▶ Work instructions
Begin at the line below that holds "Cream together for about 30" and end at the line that holds "facilmente.", transcribing each line exactly and skipping any picture.

▶ Data to examine
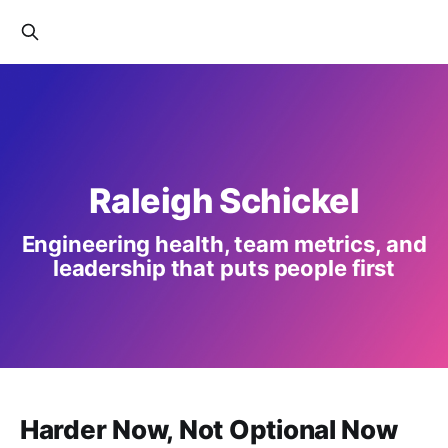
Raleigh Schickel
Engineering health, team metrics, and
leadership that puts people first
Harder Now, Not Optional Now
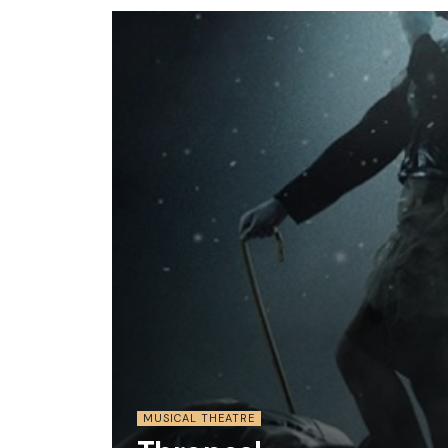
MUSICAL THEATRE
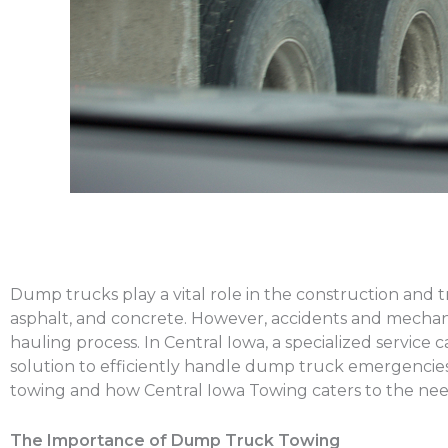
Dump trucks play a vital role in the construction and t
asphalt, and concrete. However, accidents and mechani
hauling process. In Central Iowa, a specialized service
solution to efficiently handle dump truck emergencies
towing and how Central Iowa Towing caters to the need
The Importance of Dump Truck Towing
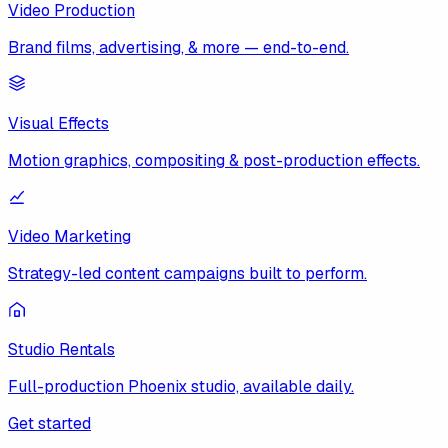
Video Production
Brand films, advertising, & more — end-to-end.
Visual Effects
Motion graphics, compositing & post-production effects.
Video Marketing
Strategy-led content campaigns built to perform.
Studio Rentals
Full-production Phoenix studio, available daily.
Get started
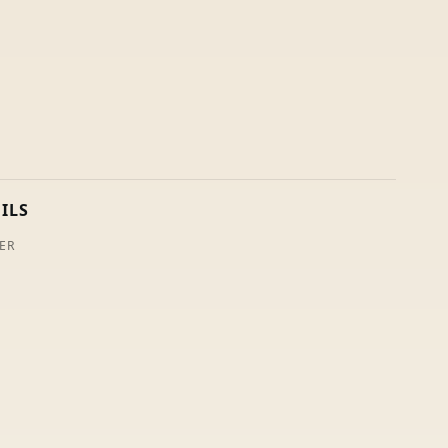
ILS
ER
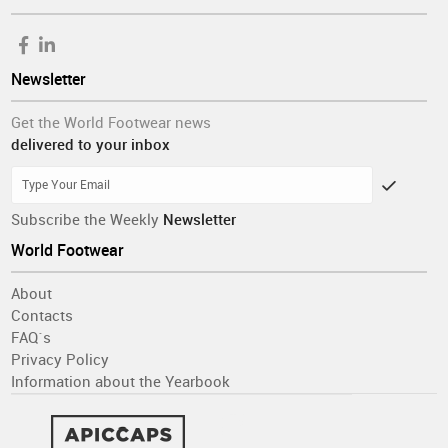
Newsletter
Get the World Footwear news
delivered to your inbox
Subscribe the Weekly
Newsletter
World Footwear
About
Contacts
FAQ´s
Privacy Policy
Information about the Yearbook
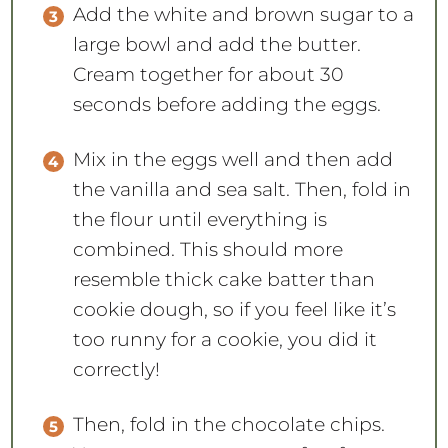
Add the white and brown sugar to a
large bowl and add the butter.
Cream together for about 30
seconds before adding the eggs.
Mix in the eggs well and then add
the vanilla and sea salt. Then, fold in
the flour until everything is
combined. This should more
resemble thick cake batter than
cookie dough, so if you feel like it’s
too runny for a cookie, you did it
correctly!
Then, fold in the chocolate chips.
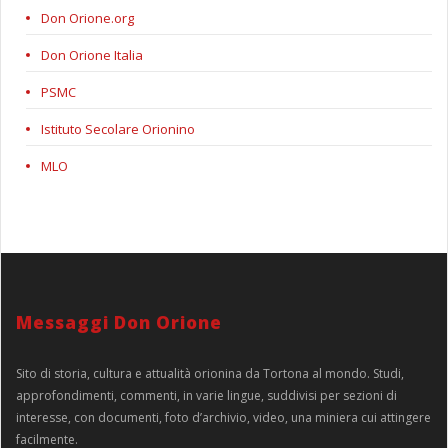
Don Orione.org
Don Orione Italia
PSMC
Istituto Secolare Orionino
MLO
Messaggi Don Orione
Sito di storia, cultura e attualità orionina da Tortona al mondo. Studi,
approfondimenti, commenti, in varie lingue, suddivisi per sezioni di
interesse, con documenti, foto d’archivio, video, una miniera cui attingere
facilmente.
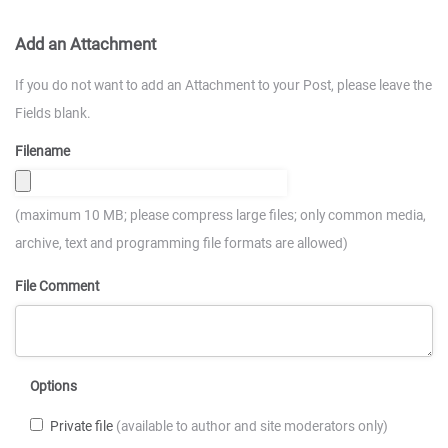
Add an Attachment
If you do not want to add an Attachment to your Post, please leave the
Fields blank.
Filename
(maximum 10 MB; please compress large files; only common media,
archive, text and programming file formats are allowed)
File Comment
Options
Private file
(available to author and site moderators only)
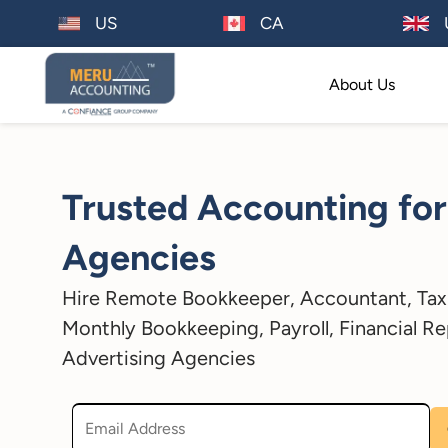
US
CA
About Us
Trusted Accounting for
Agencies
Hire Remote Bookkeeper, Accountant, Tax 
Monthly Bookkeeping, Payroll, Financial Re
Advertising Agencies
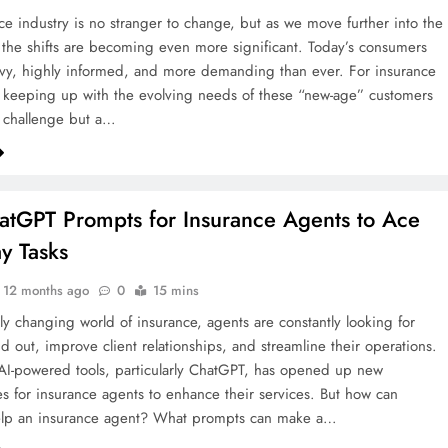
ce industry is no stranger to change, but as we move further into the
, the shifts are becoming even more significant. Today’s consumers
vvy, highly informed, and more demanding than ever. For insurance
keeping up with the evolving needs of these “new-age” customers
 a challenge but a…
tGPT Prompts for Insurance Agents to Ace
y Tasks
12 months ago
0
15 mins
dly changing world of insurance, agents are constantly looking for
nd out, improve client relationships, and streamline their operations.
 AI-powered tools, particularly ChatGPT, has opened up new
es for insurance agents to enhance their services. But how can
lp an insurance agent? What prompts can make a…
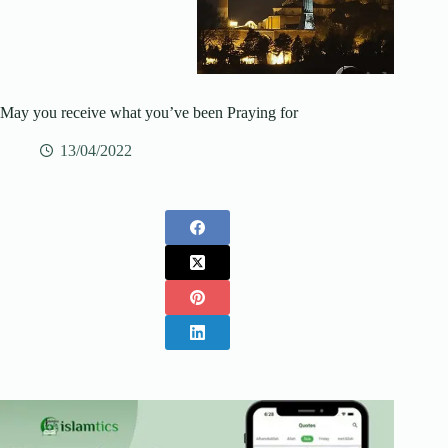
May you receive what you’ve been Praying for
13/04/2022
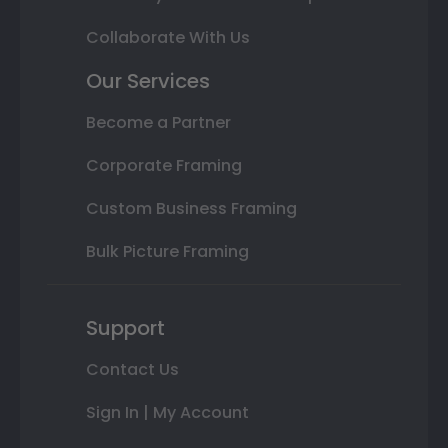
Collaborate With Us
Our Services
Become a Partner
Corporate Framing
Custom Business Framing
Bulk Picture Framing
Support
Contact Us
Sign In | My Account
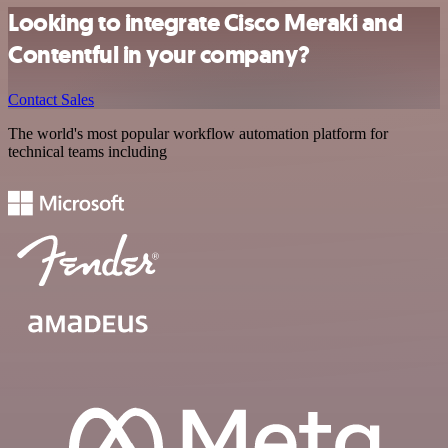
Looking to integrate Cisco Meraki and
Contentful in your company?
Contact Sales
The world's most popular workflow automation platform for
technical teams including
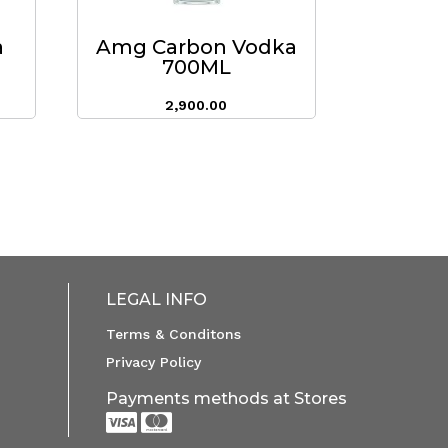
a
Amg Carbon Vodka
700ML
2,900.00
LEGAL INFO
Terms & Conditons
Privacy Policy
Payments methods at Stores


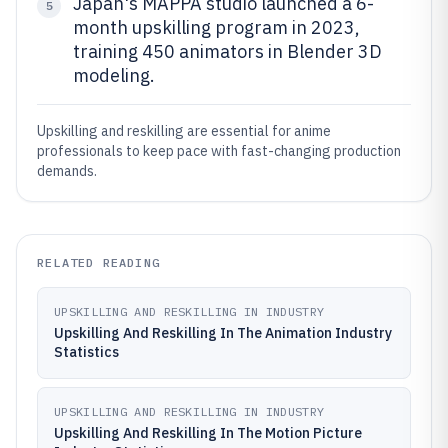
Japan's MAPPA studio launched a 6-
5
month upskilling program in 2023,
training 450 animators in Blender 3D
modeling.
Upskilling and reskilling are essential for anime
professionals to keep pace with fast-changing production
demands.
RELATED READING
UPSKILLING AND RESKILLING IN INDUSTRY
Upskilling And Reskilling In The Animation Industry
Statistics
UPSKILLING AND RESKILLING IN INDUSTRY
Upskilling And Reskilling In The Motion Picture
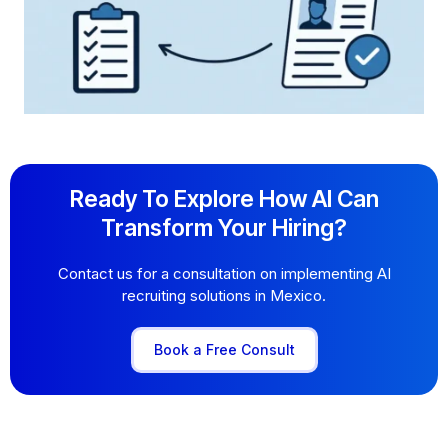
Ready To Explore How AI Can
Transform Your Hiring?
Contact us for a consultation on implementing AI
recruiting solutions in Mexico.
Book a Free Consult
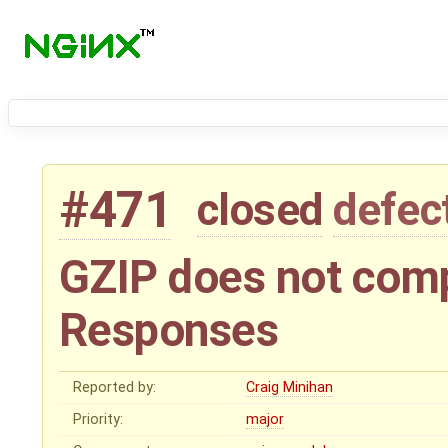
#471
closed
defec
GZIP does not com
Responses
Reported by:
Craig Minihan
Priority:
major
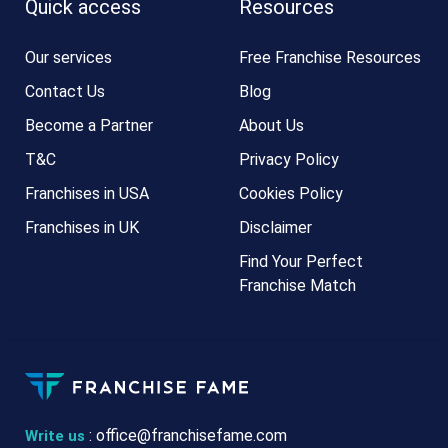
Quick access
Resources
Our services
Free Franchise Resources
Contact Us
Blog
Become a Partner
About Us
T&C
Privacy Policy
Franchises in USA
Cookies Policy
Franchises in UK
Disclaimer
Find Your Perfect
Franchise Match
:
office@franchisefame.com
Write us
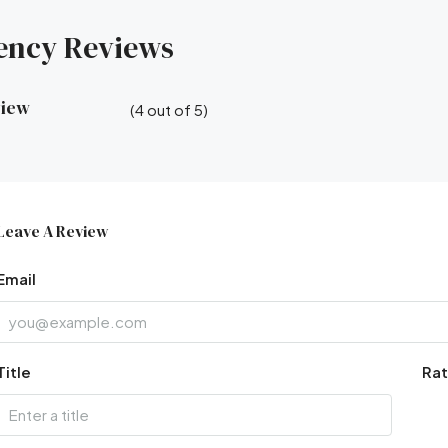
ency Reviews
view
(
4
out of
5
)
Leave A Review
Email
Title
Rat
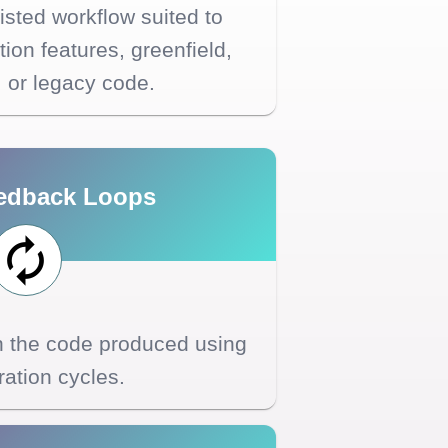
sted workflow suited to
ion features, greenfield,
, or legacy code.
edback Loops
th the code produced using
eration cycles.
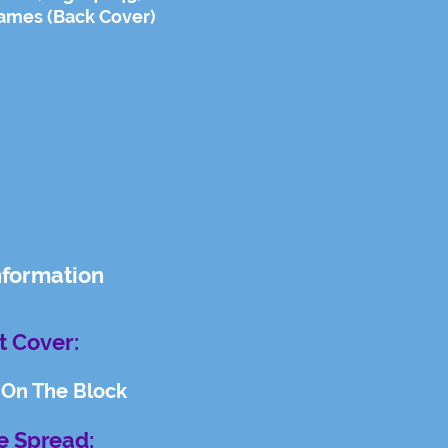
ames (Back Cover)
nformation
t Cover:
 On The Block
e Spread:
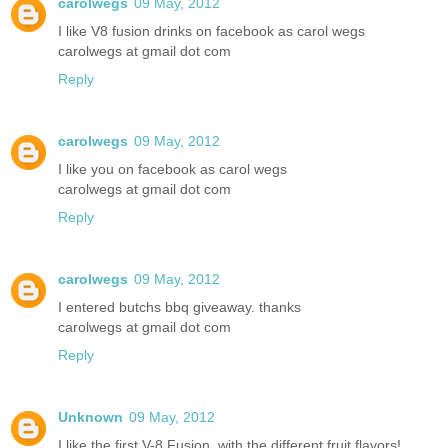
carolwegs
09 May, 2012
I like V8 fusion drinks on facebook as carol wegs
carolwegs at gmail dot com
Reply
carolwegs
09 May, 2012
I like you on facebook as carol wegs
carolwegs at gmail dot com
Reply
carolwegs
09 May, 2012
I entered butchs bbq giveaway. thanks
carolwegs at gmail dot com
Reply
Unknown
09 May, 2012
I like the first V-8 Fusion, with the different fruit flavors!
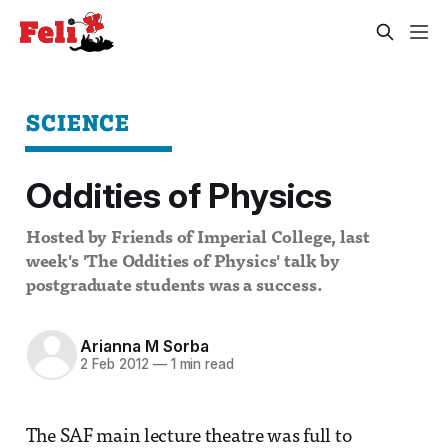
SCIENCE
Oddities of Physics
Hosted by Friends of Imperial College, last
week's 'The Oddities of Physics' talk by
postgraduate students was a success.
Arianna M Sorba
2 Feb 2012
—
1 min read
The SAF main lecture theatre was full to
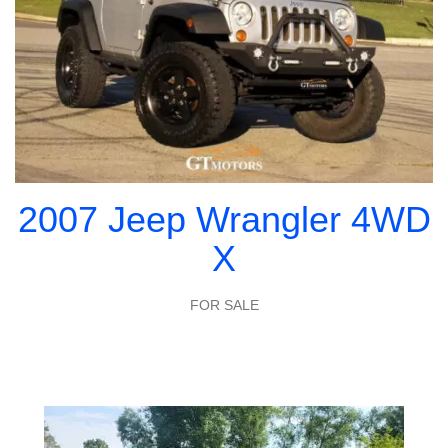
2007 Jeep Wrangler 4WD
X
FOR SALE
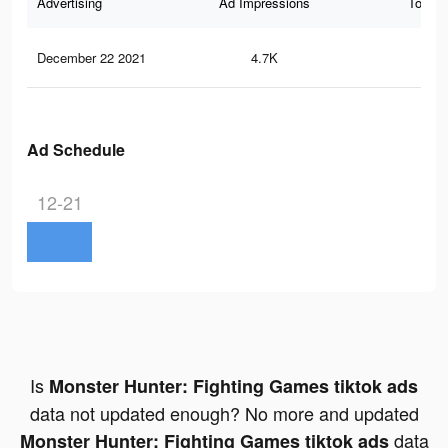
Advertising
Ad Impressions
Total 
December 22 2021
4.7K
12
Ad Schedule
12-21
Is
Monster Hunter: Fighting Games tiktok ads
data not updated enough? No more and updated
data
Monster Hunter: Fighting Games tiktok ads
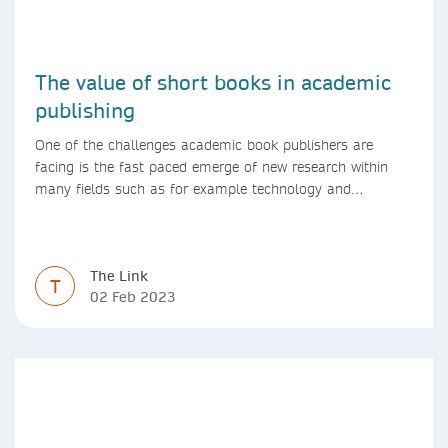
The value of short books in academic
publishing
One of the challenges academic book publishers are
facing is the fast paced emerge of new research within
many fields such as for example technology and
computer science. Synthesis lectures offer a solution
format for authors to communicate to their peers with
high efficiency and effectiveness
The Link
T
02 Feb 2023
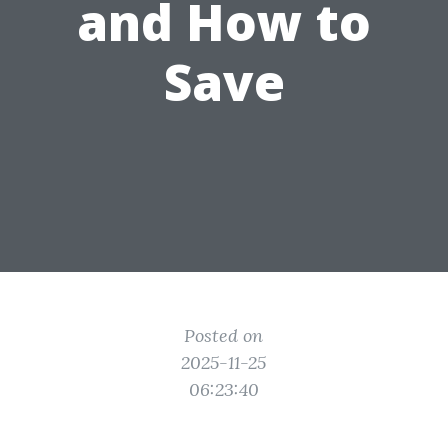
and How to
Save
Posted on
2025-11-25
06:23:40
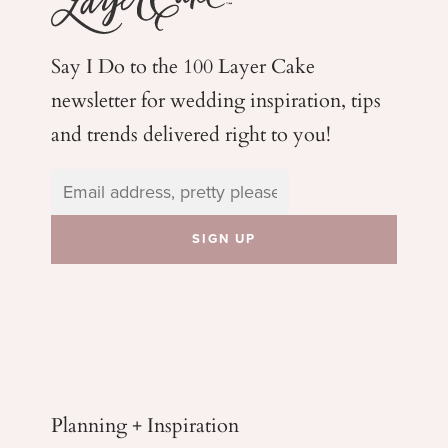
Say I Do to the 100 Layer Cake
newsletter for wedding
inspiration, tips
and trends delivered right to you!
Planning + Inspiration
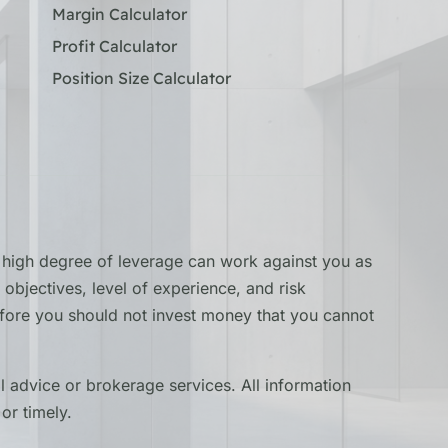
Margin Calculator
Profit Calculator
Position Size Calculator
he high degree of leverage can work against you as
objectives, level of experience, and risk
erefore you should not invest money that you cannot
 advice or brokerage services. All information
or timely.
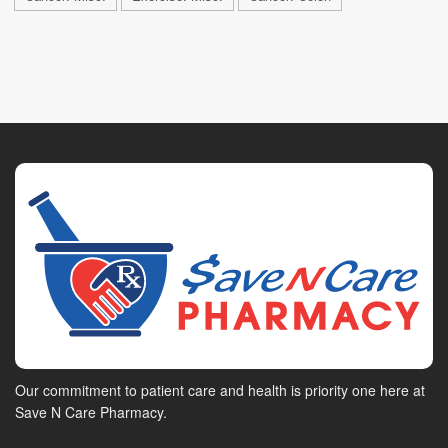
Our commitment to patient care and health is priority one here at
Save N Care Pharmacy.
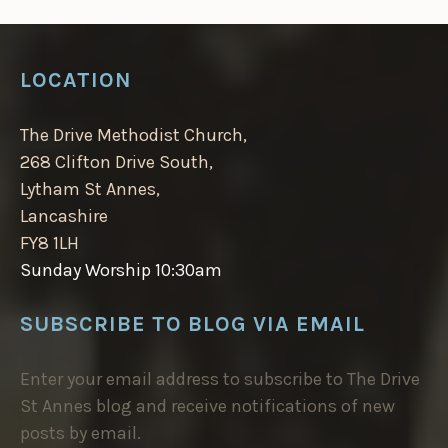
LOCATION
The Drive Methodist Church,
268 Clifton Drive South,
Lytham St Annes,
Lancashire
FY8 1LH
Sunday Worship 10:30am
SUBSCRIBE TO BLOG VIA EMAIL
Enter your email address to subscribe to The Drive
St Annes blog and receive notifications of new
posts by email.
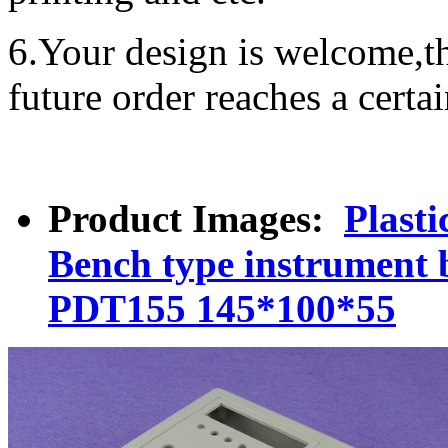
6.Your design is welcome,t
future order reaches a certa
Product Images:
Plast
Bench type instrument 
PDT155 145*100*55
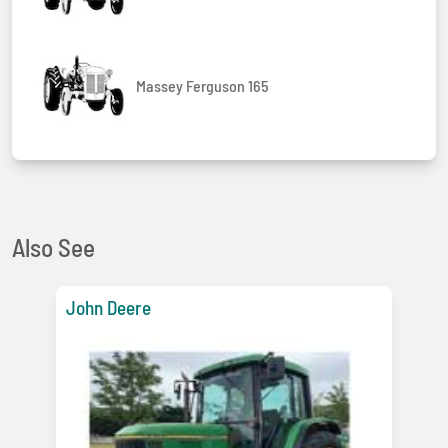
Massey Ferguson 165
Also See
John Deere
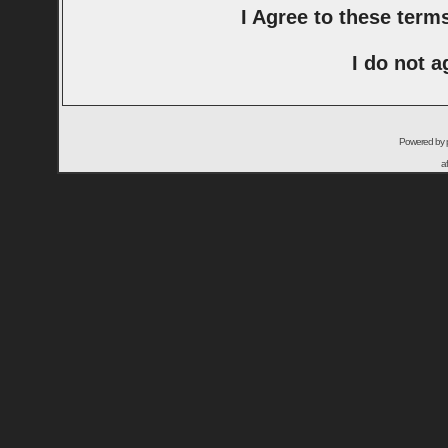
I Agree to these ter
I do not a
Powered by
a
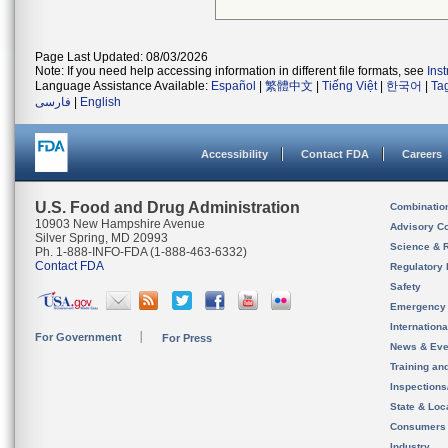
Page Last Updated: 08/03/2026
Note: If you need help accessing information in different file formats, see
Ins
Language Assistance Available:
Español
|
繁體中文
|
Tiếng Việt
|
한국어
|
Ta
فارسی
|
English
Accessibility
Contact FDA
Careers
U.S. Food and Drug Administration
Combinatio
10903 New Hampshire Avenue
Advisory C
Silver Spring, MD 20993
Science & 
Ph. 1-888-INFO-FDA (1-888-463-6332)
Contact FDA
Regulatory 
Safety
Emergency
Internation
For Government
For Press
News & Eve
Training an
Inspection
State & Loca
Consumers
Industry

▶ The answer
Cream together for about 30
seconds before adding the eggs.
Mix in the eggs well and then add
the vanilla and sea salt. Then, fold in
the flour until everything is
combined. This should more
resemble thick cake batter than
cookie dough, so if you feel like it’s
too runny for a cookie, you did it
correctly!
Then, fold in the chocolate chips.
Don Orione.org
Don Orione Italia
PSMC
Istituto Secolare Orionino
MLO
Messaggi Don Orione
Sito di storia, cultura e attualità orionina da Tortona al mondo. Studi,
approfondimenti, commenti, in varie lingue, suddivisi per sezioni di
interesse, con documenti, foto d’archivio, video, una miniera cui attingere
facilmente.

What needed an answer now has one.